Magic. Such magic I am putting it here without further comment.

For whom do we write the (outdoors) curriculum?

Morey Schwartz asked in 2006 (J. CURRICULUM STUDIES, 2006, VOL. 38, NO. 4, 449–457) “For whom do we write the curriculum?” and proposes an interesting model around the “rehearsal curriculum:”

“The teacher finds an exciting blueprint in the curriculum that enables her or him to teach from a new perspective—something that could not have been possible without studying the curriculum. In other words, our ‘curriculum-users’ have become the actual ‘curriculum-receivers’. While the curriculum may be designed for students, it is the way that it engages and educates teachers that constitutes the key to its success…

“A rehearsal curriculum is written in a way that prepares teachers for the teaching experience by prompting them to go through the same process of learning that will be used in the classroom.”(2006:454)
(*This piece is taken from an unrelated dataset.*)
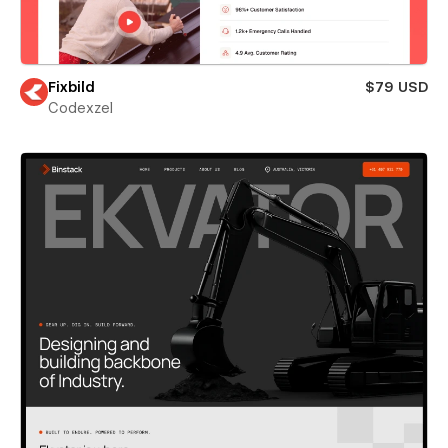
Fixbild
$79 USD
Codexzel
I reflected on this as I walked up for my preparatory visit to Cumnor Hurst along the path beyond the campus.  Here are things the students might pick up; here are things I must warn them about; these are the affordances; these are hazards. In some ways it’s not that different from checking the provision in the garden at the start of the nursery day.

However, it has another side to it if we move deeper into the world of educational metaphor. My rehearsal curriculum not only entails a revision of my (self-chosen) learning tasks, for also all those previous rounds of reflection on outdoor learning, the sessions that have gone well, and those that have not – and why. Serious reflection does allow for what Schwartz calls “disjuncture,” and this can be a challenge to the educator (and I remembered the time the students were unwilling to walk any more than 20 mins from campus). This is in line, of course, with the kind of activity I might think of as a spur to quality reflection – and indeed is a point for reflection/evidence is the HEA/Brookes OCSLD audit I’ve been looking at today which asks me to reflect on “Successful engagement in appropriate teaching practices” – because for me, successful engagement isn’t about being a Superteacher (I have been wary of these since my PGCE nearly thirty years ago), it’s about knowing what goes well, what went well, and how it can be improved.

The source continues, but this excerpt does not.